Conventional wisdom has long held that people can safely pull 4 percent out of their investments each year and feel confident their money would last throughout their retirement. However, with the current low-interest environment, even 4 percent may be too much. Morningstar Investment Management says a 2.8 percent withdrawal rate may be safer nowadays. "People get into trouble when they start taking out 7, 8, 9 percent each year," Roberts says. "They're going to run out of money."

Avoid making withdrawals in a down market.

Pulling money out of investments when the market is down takes a bad situation and makes it even worse. "If you're taking money out of a portfolio and it's losing money, that has a profound effect on its worth," Davis says. Rather than depleting already depressed market funds, Hastings recommends people keep a cash reserve. "Have a good six months to a year's [worth of money] in cash so you have a cushion and don't have to sell in a down market."

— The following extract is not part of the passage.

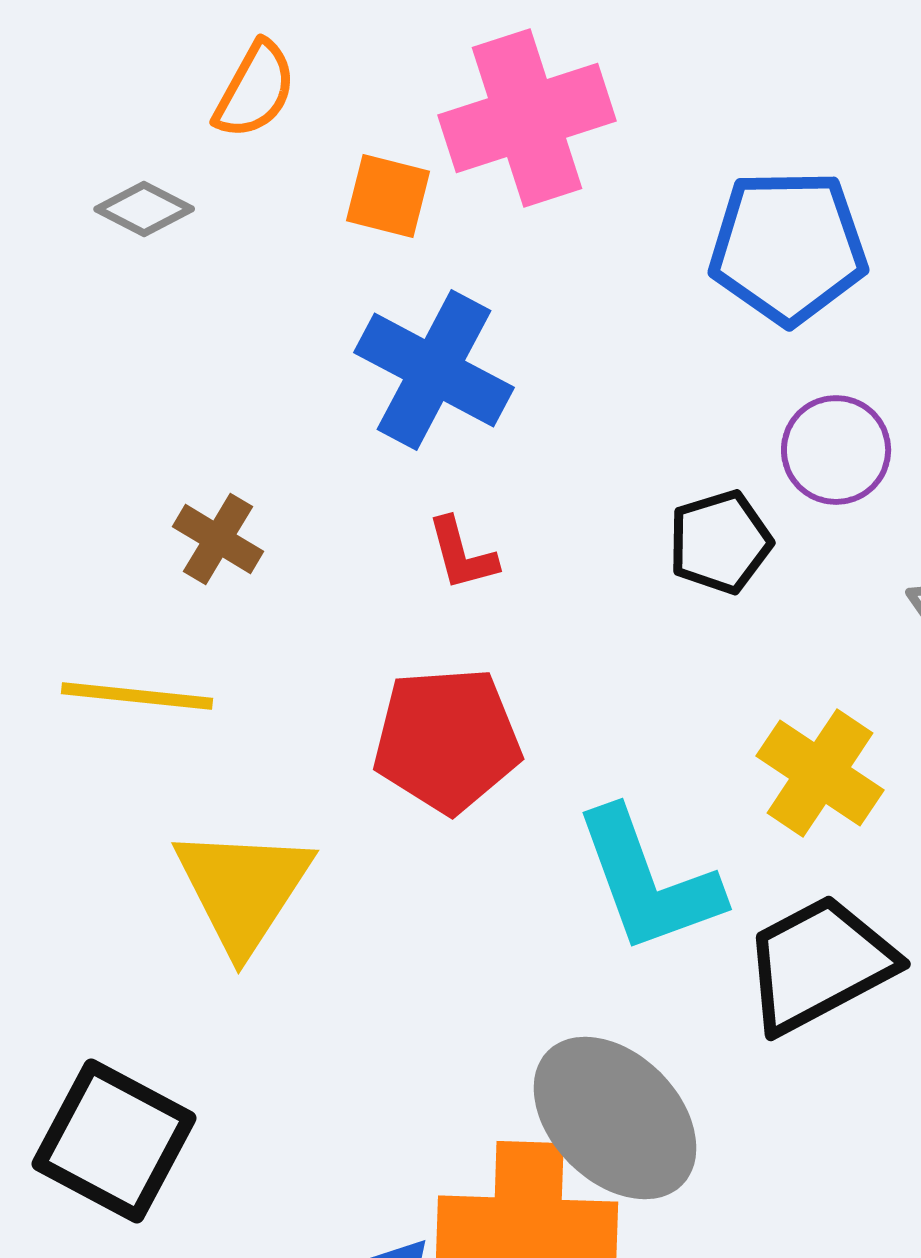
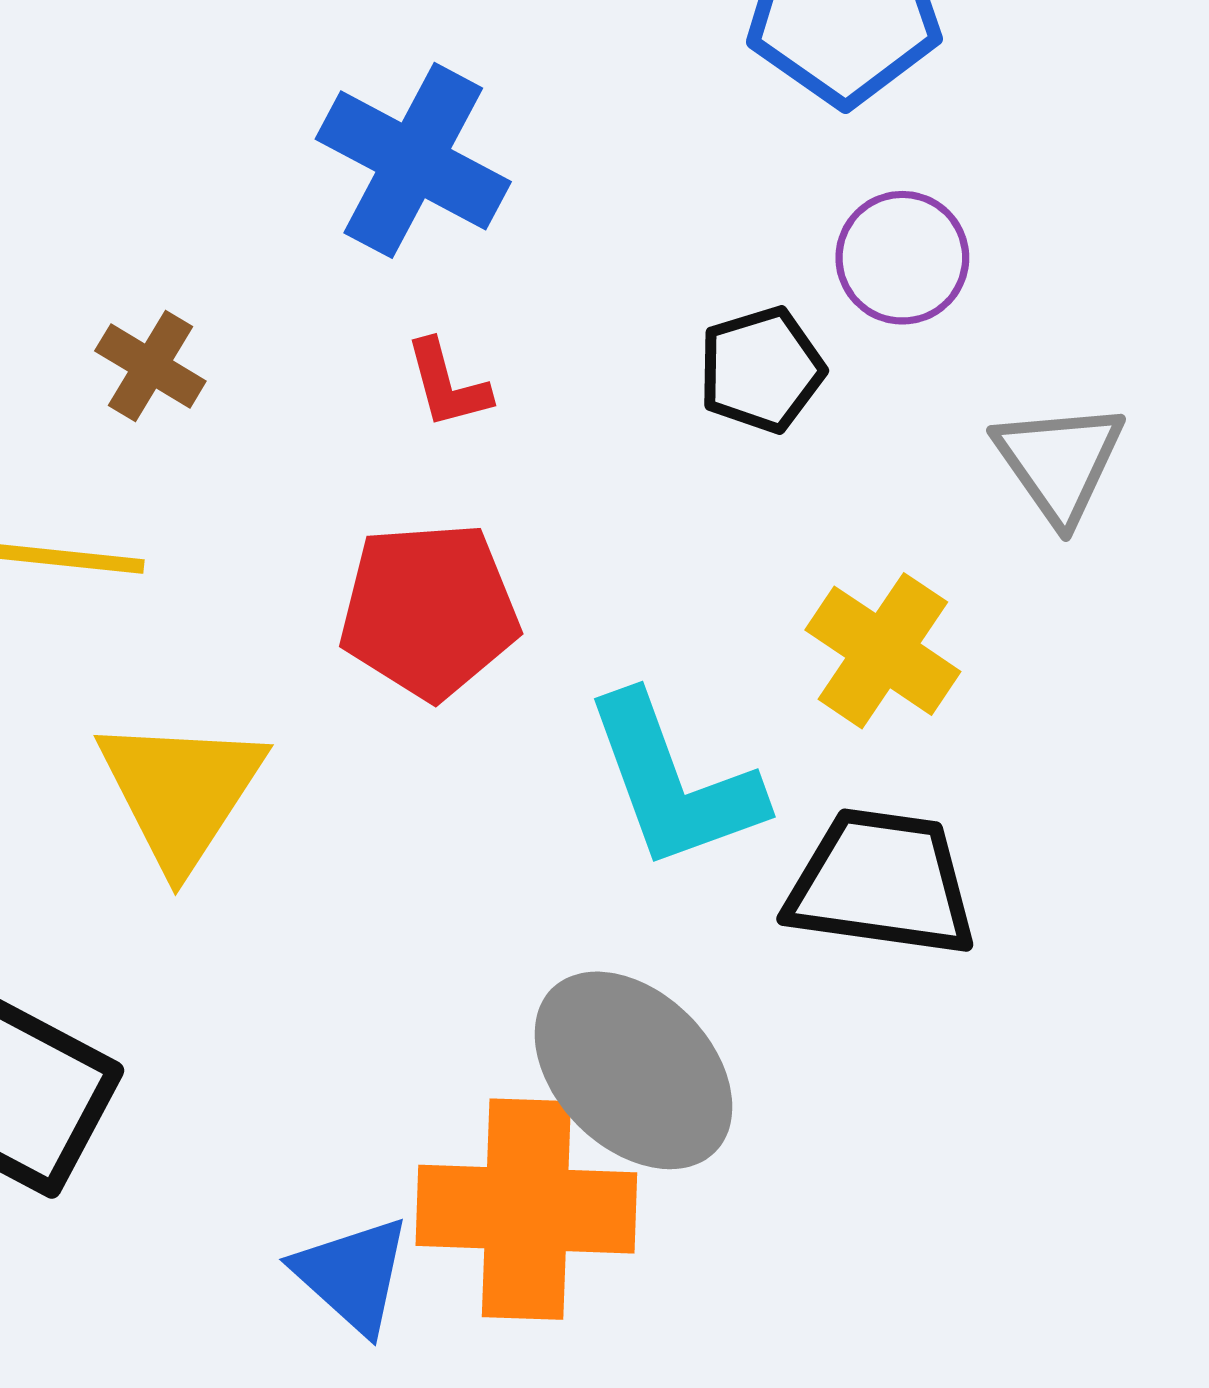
black trapezoid: (819, 964) -> (882, 883), turned 36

Look for investments with dividends.

Some investments offer dividends that can supplement other sources of retirement income. However, care must be taken to ensure money doesn't go into risky investments simply for the sake of a dividend. "We use bond ladders that are tight and reduce risk," Davis says. What's more, people should understand how dividends are paid out and include that money in their budget. "The income comes from the quantity of shares," Hastings says, "not the price of shares."

Buy an annuity.

Although often misunderstood, "Certain types of annuities are a good way to ensure you don't run out of money," Cloud says. "But you have to be careful. There are a lot of different annuities, and they are complex." Annuities may require a large lump-sum payment upfront, and Roberts recommends people limit their investment to no more than 30 to 40 percent of their assets. In exchange for that payment, an annuity can provide periodic payments for life. While it may sound like the perfect solution for someone running short of cash, they do come with drawbacks. Payments may not increase at the rate of inflation, and fees can be high.

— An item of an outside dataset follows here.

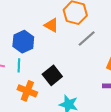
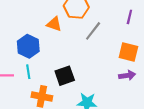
black square: (52, 75) -> (65, 76), turned 30

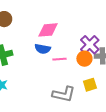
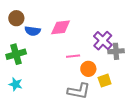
blue semicircle: (43, 49) -> (33, 31), moved
orange circle: (84, 59) -> (88, 69), moved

Consider a reverse mortgage.

Also known as home equity conversion mortgages, reverse mortgages make monthly payments to seniors age 62 or older. The payments are made against the available equity in a home, and once the senior passes away, the loan must be repaid. Typically, this is done through the sale of the house. To avoid losing the house, Hastings says some people are getting creative and using private reverse mortgages in which they set up loans with family members rather than a bank or other lending institutions. To avoid running afoul of gift tax laws, it's best to set up these private mortgages with the help of a financial professional.

Stop spending so much.

Many times, seniors continue to maintain the same lifestyle in retirement that they had while working. For example, couples may continue to keep multiple cars long after both partners are done commuting. "Even if they are paid off, you still have expenses for them," Paddock says. Those costs include insurance, registration fees and regular maintenance. Other ways to spend less include downgrading internet, phone and cable packages. In more extreme cases, downsizing to a smaller home or to a more affordable part of the country may be necessary.

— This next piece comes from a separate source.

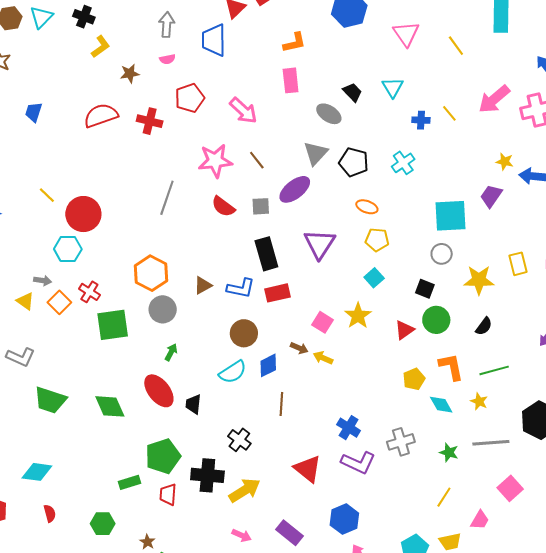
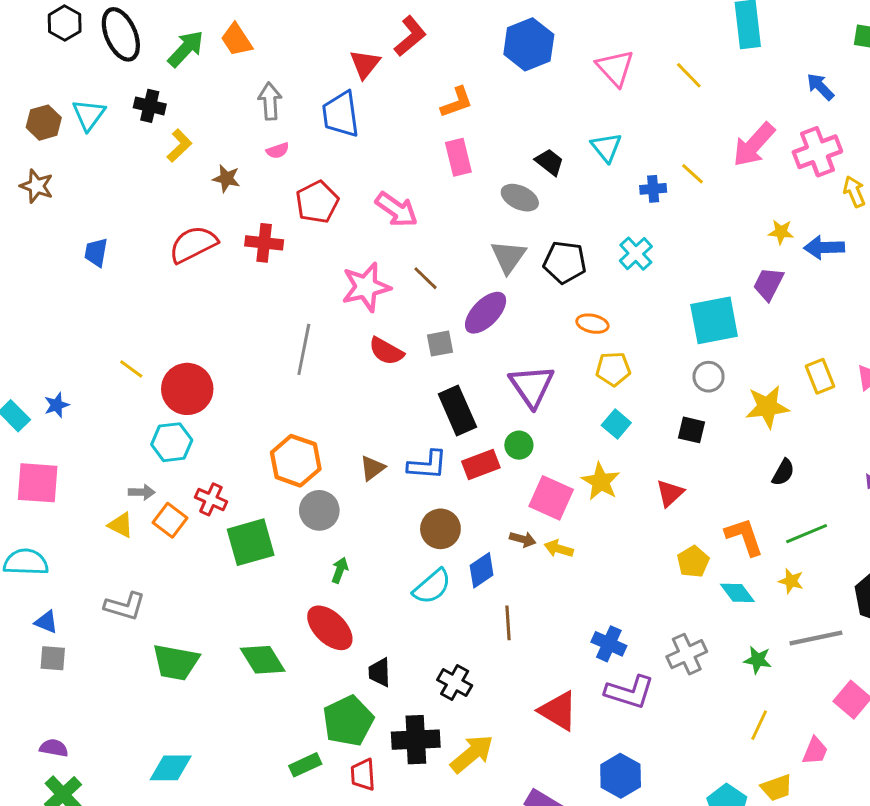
brown star: (130, 73) -> (226, 178), turned 30
green circle: (436, 320) -> (519, 445), moved, size x0.7
pink square: (323, 322) -> (551, 498), size x1.4
black trapezoid: (193, 404) -> (380, 672), moved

Make sure you're properly insured.

Having a retirement fund flush with cash might not do much good if you don't have adequate insurance. Canceling the homeowner's policy or reducing car insurance to the lowest level possible could be penny-wise but pound-foolish if tragedy strikes. As for health care, Medicare will pay for most medical treatment, but you'll need a separate policy to pay for long-term care, an expense that can quickly deplete anyone's savings. Don't overlook the importance of life insurance either, if you'll leave behind a spouse or other dependent.